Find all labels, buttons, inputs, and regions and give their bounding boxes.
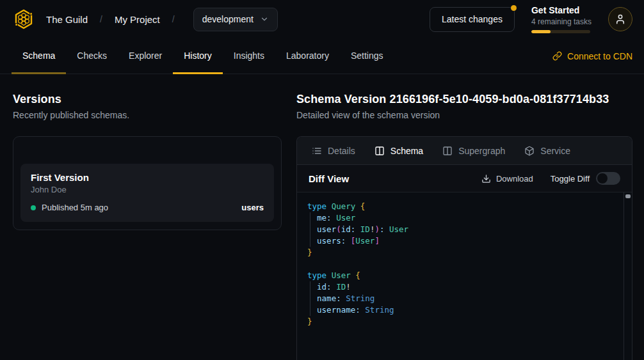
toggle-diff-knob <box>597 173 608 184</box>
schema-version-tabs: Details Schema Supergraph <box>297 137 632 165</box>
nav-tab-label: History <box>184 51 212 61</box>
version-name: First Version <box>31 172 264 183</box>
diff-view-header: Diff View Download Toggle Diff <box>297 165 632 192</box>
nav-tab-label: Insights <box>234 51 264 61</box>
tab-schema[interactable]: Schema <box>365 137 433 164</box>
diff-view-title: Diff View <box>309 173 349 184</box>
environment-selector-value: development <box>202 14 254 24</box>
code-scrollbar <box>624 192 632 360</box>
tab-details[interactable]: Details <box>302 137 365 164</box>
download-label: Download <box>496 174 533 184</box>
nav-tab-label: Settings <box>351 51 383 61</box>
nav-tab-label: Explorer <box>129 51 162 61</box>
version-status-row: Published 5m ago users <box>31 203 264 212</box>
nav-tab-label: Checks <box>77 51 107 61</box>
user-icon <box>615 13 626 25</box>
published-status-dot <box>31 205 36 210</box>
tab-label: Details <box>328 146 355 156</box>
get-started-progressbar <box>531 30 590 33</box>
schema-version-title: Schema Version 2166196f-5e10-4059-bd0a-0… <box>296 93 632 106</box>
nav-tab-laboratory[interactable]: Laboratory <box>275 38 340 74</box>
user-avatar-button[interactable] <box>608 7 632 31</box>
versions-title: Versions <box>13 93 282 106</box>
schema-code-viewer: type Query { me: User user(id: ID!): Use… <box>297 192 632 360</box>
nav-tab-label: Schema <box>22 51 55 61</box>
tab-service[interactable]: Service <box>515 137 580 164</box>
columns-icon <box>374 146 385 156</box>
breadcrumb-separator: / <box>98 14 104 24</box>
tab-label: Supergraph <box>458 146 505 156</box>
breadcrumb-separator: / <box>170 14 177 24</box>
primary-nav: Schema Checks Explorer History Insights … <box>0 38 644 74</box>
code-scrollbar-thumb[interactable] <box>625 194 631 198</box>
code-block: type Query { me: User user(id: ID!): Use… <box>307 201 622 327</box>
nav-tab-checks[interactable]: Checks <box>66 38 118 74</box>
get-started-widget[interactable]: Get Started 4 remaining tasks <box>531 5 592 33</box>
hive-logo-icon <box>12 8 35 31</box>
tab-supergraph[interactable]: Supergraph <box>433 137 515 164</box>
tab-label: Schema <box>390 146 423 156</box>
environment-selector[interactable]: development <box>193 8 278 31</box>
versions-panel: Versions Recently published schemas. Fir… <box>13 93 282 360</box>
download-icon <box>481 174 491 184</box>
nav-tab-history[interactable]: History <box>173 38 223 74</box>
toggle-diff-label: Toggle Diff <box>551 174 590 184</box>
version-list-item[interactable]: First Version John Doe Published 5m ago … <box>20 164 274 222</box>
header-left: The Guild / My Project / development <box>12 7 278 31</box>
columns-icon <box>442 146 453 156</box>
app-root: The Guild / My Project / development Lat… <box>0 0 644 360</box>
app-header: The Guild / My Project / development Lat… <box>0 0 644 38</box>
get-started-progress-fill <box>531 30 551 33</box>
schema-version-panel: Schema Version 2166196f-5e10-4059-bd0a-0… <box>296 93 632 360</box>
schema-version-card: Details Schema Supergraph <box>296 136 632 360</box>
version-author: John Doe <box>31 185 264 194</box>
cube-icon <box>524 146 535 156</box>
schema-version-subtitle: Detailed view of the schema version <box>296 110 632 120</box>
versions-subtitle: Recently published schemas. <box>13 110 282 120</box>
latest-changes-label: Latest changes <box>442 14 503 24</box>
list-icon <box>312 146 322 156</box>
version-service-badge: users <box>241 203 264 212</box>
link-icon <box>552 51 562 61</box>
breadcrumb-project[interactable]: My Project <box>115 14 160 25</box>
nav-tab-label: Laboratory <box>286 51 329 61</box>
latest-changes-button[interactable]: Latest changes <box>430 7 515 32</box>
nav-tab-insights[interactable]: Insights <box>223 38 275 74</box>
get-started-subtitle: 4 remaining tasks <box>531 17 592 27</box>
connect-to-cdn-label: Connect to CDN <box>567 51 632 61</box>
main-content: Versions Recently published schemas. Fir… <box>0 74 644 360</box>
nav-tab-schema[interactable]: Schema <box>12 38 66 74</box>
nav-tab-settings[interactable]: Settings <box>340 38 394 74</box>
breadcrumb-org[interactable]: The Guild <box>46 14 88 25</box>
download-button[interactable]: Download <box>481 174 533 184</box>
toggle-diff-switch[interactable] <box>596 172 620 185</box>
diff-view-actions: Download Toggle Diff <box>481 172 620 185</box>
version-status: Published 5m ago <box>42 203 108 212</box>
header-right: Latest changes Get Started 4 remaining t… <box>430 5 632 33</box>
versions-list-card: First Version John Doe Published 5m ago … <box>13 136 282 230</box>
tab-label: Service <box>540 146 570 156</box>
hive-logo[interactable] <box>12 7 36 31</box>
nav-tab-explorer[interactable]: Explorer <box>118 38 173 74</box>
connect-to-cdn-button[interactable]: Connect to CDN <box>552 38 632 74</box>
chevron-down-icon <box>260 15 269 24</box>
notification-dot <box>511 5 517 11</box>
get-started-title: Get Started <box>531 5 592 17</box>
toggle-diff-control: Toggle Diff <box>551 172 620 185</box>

★ ★ ★ ★ ★ ★ ★

▸ **EXERCISE REQUIREMENTS**:
Each line of the data above should be reproduced without alteration, and no picture should appear in the copy.

▸ **ANSWER SPACE**:
Find all labels, buttons, inputs, and regions and give their bounding boxes.
toggle-diff-knob <box>597 173 608 184</box>
schema-version-tabs: Details Schema Supergraph <box>297 137 632 165</box>
nav-tab-label: History <box>184 51 212 61</box>
version-name: First Version <box>31 172 264 183</box>
diff-view-header: Diff View Download Toggle Diff <box>297 165 632 192</box>
nav-tab-label: Insights <box>234 51 264 61</box>
tab-schema[interactable]: Schema <box>365 137 433 164</box>
diff-view-title: Diff View <box>309 173 349 184</box>
environment-selector-value: development <box>202 14 254 24</box>
code-scrollbar <box>624 192 632 360</box>
tab-details[interactable]: Details <box>302 137 365 164</box>
download-label: Download <box>496 174 533 184</box>
nav-tab-label: Settings <box>351 51 383 61</box>
nav-tab-label: Explorer <box>129 51 162 61</box>
version-status-row: Published 5m ago users <box>31 203 264 212</box>
nav-tab-label: Checks <box>77 51 107 61</box>
user-icon <box>615 13 626 25</box>
published-status-dot <box>31 205 36 210</box>
tab-label: Details <box>328 146 355 156</box>
get-started-progressbar <box>531 30 590 33</box>
schema-version-title: Schema Version 2166196f-5e10-4059-bd0a-0… <box>296 93 632 106</box>
nav-tab-laboratory[interactable]: Laboratory <box>275 38 340 74</box>
user-avatar-button[interactable] <box>608 7 632 31</box>
versions-title: Versions <box>13 93 282 106</box>
schema-code-viewer: type Query { me: User user(id: ID!): Use… <box>297 192 632 360</box>
nav-tab-label: Schema <box>22 51 55 61</box>
tab-service[interactable]: Service <box>515 137 580 164</box>
columns-icon <box>374 146 385 156</box>
breadcrumb-separator: / <box>98 14 104 24</box>
tab-label: Supergraph <box>458 146 505 156</box>
breadcrumb-separator: / <box>170 14 177 24</box>
primary-nav: Schema Checks Explorer History Insights … <box>0 38 644 74</box>
code-scrollbar-thumb[interactable] <box>625 194 631 198</box>
code-block: type Query { me: User user(id: ID!): Use… <box>307 201 622 327</box>
nav-tab-checks[interactable]: Checks <box>66 38 118 74</box>
get-started-widget[interactable]: Get Started 4 remaining tasks <box>531 5 592 33</box>
hive-logo-icon <box>12 8 35 31</box>
tab-supergraph[interactable]: Supergraph <box>433 137 515 164</box>
tab-label: Schema <box>390 146 423 156</box>
environment-selector[interactable]: development <box>193 8 278 31</box>
versions-panel: Versions Recently published schemas. Fir… <box>13 93 282 360</box>
download-icon <box>481 174 491 184</box>
nav-tab-history[interactable]: History <box>173 38 223 74</box>
toggle-diff-label: Toggle Diff <box>551 174 590 184</box>
version-list-item[interactable]: First Version John Doe Published 5m ago … <box>20 164 274 222</box>
header-left: The Guild / My Project / development <box>12 7 278 31</box>
columns-icon <box>442 146 453 156</box>
app-root: The Guild / My Project / development Lat… <box>0 0 644 360</box>
app-header: The Guild / My Project / development Lat… <box>0 0 644 38</box>
get-started-progress-fill <box>531 30 551 33</box>
schema-version-panel: Schema Version 2166196f-5e10-4059-bd0a-0… <box>296 93 632 360</box>
schema-version-card: Details Schema Supergraph <box>296 136 632 360</box>
version-author: John Doe <box>31 185 264 194</box>
cube-icon <box>524 146 535 156</box>
schema-version-subtitle: Detailed view of the schema version <box>296 110 632 120</box>
versions-subtitle: Recently published schemas. <box>13 110 282 120</box>
latest-changes-label: Latest changes <box>442 14 503 24</box>
list-icon <box>312 146 322 156</box>
version-service-badge: users <box>241 203 264 212</box>
link-icon <box>552 51 562 61</box>
breadcrumb-project[interactable]: My Project <box>115 14 160 25</box>
nav-tab-label: Laboratory <box>286 51 329 61</box>
latest-changes-button[interactable]: Latest changes <box>430 7 515 32</box>
nav-tab-insights[interactable]: Insights <box>223 38 275 74</box>
get-started-subtitle: 4 remaining tasks <box>531 17 592 27</box>
connect-to-cdn-label: Connect to CDN <box>567 51 632 61</box>
main-content: Versions Recently published schemas. Fir… <box>0 74 644 360</box>
nav-tab-schema[interactable]: Schema <box>12 38 66 74</box>
nav-tab-settings[interactable]: Settings <box>340 38 394 74</box>
breadcrumb-org[interactable]: The Guild <box>46 14 88 25</box>
download-button[interactable]: Download <box>481 174 533 184</box>
toggle-diff-switch[interactable] <box>596 172 620 185</box>
diff-view-actions: Download Toggle Diff <box>481 172 620 185</box>
version-status: Published 5m ago <box>42 203 108 212</box>
header-right: Latest changes Get Started 4 remaining t… <box>430 5 632 33</box>
versions-list-card: First Version John Doe Published 5m ago … <box>13 136 282 230</box>
tab-label: Service <box>540 146 570 156</box>
hive-logo[interactable] <box>12 7 36 31</box>
nav-tab-explorer[interactable]: Explorer <box>118 38 173 74</box>
connect-to-cdn-button[interactable]: Connect to CDN <box>552 38 632 74</box>
chevron-down-icon <box>260 15 269 24</box>
notification-dot <box>511 5 517 11</box>
get-started-title: Get Started <box>531 5 592 17</box>
toggle-diff-control: Toggle Diff <box>551 172 620 185</box>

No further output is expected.